= Beginning of Section =

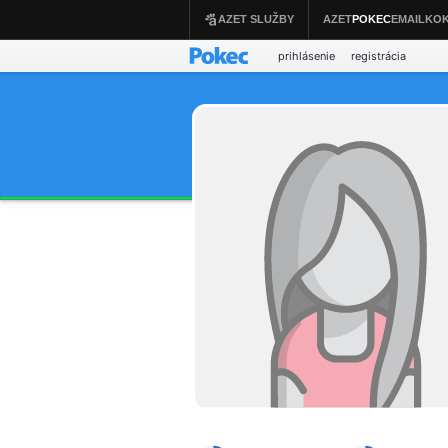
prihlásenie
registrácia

= End of Section =
= Beginning of Section =

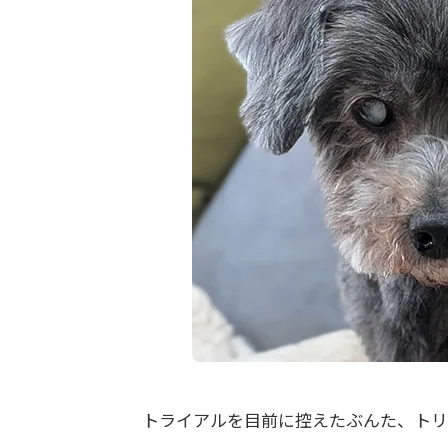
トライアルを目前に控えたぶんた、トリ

= End of Section =
= Beginning of Section =

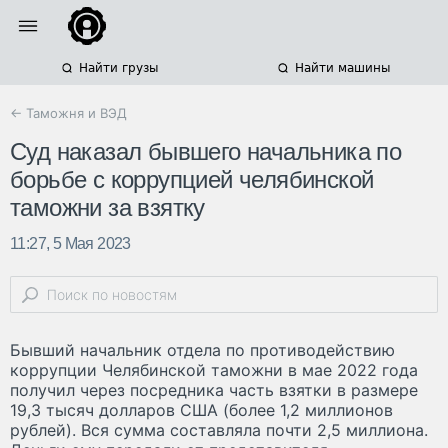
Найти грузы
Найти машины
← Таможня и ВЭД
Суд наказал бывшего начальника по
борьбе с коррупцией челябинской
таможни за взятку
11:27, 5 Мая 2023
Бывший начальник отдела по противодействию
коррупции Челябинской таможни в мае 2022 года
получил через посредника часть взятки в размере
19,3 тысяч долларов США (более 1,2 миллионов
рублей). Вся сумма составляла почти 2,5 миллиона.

= End of Section =

Requirement: Out of the entries above, write out only the lines between the line holding "Суд наказал бывшего начальника по" and the line holding "рублей). Вся сумма", inclusive, each exactly as given.

Response for this exercise:
Суд наказал бывшего начальника по
борьбе с коррупцией челябинской
таможни за взятку
11:27, 5 Мая 2023
Бывший начальник отдела по противодействию
коррупции Челябинской таможни в мае 2022 года
получил через посредника часть взятки в размере
19,3 тысяч долларов США (более 1,2 миллионов
рублей). Вся сумма составляла почти 2,5 миллиона.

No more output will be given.